So what were we buying and how often ?.
Bob, for my three years at a butcher shop in the late 50's early 60's: New Zealand lamb, English lamb was expensive, we sold it but not much. Most beef was from Argentina, less expensive than English beef but not as good. The pork was all local as were the chickens and Turkey.
For cuts of meat, lamb necks, shoulder, liver and brains! Beef was mostly shin or stewing meat, rolled sirloin and chine with bone (the other end from sirloin), calves liver (lams was a premium) and ox tail which was a very low cost for making soup or stew.
Post and steak & kidney pies and Cornish pasties. throw in a couple of boxes of stuffing.
 
our butcher was len pritchard had his shop in george st just off villa st lozells...his son colin then went into the business...

lyn
 
Bob, for my three years at a butcher shop in the late 50's early 60's: New Zealand lamb, English lamb was expensive, we sold it but not much.
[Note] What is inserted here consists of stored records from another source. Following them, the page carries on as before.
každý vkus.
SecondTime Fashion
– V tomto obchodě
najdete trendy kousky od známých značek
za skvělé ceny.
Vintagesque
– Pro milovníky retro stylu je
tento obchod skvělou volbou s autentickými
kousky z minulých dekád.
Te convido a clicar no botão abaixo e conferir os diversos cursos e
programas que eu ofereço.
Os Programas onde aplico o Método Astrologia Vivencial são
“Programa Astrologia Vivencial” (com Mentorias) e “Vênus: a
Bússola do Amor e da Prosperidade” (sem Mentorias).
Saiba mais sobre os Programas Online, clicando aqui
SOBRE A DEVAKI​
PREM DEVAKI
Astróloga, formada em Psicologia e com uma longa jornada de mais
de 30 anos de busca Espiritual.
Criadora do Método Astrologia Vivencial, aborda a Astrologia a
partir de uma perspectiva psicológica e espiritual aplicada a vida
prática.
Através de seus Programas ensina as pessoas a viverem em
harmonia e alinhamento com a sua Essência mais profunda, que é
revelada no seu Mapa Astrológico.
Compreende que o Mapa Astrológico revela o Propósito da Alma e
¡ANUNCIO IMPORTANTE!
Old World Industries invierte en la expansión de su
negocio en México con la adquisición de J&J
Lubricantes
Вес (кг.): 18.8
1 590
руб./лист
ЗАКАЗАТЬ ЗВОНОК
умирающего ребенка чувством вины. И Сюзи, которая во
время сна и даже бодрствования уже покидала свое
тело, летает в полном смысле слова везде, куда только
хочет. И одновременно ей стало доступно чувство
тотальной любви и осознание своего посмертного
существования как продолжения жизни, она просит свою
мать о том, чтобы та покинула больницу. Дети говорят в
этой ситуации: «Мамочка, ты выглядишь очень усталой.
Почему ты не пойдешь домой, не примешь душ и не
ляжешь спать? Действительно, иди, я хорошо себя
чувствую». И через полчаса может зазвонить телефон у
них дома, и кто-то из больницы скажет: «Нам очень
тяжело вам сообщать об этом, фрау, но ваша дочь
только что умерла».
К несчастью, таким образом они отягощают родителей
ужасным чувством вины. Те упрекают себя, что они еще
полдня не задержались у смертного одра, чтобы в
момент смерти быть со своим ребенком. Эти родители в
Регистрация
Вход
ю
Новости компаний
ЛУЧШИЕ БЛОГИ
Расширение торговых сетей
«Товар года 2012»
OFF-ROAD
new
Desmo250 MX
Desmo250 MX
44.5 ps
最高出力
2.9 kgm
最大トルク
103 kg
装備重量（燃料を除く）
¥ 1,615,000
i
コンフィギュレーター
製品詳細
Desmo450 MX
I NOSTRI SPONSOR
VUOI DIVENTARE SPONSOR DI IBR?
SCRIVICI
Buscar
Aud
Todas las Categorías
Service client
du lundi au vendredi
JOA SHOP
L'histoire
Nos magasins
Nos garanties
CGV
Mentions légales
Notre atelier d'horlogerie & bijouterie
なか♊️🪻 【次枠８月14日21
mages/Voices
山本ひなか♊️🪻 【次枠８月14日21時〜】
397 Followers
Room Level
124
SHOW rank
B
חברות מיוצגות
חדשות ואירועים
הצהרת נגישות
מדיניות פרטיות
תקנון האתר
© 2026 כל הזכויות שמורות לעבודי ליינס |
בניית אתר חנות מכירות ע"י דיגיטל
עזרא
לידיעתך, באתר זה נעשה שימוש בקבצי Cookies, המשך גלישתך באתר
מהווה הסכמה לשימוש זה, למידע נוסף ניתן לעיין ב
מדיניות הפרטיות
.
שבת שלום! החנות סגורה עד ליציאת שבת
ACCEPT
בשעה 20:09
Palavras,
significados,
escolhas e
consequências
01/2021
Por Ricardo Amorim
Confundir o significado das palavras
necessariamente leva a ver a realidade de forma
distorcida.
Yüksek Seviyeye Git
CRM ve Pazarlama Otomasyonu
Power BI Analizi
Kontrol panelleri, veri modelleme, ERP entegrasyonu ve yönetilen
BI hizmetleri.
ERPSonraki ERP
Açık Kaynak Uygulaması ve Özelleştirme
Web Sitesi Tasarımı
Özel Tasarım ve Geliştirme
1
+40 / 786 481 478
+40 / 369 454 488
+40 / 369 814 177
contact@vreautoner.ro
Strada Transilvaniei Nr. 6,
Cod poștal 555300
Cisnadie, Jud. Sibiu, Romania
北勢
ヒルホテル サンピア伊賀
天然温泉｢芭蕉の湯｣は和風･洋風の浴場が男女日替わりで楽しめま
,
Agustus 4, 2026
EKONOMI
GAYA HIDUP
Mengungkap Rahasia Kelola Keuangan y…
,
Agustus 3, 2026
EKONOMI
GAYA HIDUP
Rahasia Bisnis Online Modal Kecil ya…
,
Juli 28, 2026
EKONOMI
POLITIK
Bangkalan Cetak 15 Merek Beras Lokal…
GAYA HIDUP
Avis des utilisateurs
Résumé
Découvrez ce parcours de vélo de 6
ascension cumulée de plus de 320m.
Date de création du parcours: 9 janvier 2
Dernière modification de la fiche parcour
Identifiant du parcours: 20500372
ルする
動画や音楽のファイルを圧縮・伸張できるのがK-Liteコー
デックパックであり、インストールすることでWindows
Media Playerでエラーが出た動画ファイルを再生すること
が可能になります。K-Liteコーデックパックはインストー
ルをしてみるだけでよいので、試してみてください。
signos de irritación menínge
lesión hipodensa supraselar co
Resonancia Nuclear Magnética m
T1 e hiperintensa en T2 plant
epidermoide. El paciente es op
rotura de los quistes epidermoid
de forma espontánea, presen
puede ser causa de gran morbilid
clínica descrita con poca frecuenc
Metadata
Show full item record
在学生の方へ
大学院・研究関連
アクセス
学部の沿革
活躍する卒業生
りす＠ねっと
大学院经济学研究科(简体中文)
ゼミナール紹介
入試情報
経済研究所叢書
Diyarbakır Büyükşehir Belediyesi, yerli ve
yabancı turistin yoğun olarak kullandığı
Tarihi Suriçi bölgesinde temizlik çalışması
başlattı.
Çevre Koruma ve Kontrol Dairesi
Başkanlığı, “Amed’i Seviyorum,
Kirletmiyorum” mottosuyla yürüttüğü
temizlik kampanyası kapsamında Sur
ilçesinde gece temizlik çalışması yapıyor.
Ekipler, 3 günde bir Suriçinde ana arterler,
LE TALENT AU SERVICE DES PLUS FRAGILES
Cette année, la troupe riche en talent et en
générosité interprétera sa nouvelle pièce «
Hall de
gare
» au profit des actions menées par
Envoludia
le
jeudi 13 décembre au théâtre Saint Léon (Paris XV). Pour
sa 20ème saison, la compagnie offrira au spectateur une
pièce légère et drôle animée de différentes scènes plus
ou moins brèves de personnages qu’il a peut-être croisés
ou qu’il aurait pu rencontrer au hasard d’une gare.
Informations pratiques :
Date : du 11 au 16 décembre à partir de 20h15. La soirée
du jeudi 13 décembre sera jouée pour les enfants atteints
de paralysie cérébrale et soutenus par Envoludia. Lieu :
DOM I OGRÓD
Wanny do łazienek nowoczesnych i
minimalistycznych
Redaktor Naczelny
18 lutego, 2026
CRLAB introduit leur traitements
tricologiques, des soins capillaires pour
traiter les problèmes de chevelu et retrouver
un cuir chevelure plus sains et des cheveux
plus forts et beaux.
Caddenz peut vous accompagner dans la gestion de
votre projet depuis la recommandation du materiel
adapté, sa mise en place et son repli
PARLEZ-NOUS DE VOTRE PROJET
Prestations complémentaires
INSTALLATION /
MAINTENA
Most beef was from Argentina, less expensive than English beef but not as good. The pork was all local as were the chickens and Turkey.
For cuts of meat, lamb necks, shoulder, liver and brains! Beef was mostly shin or stewing meat, rolled sirloin and chine with bone (the other end from sirloin), calves liver (lams was a premium) and ox tail which was a very low cost for making soup or stew.
Post and steak & kidney pies and Cornish pasties. throw in a couple of boxes of stuffing.
My mum sold bacon and sausage and pies in a tin and frozen faggots.
Sunday was a leg of lamb or roast pork and maybe kidneys on a Saturday with chips and that pretty much sums up our meat intake.
I think the cost of meat was a driving force for some of our choices for tea (dinner) beans on toast bubble and squeek and other things.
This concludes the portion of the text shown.